Among the lines of data below, reproduce only those from the one with "Manuel Santos se reunieron pa" through the one with "y el presidente Gustavo Petro", exactly as they stand, both ends included.
Content starts
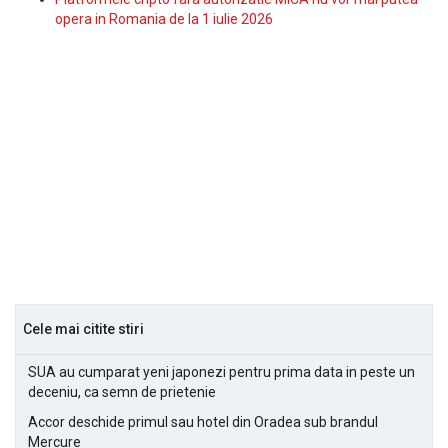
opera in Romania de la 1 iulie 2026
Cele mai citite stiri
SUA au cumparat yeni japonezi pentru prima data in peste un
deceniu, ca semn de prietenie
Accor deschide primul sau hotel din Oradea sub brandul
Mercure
Content ends
Content starts
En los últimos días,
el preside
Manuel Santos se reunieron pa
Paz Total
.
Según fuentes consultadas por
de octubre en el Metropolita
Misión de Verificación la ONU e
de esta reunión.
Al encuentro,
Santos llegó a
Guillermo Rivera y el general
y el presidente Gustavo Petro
Content ends
-- ANSWER TO THIS EXERCISE --
Manuel Santos se reunieron pa
Paz Total
.
Según fuentes consultadas por
de octubre en el Metropolita
Misión de Verificación la ONU e
de esta reunión.
Al encuentro,
Santos llegó a
Guillermo Rivera y el general
y el presidente Gustavo Petro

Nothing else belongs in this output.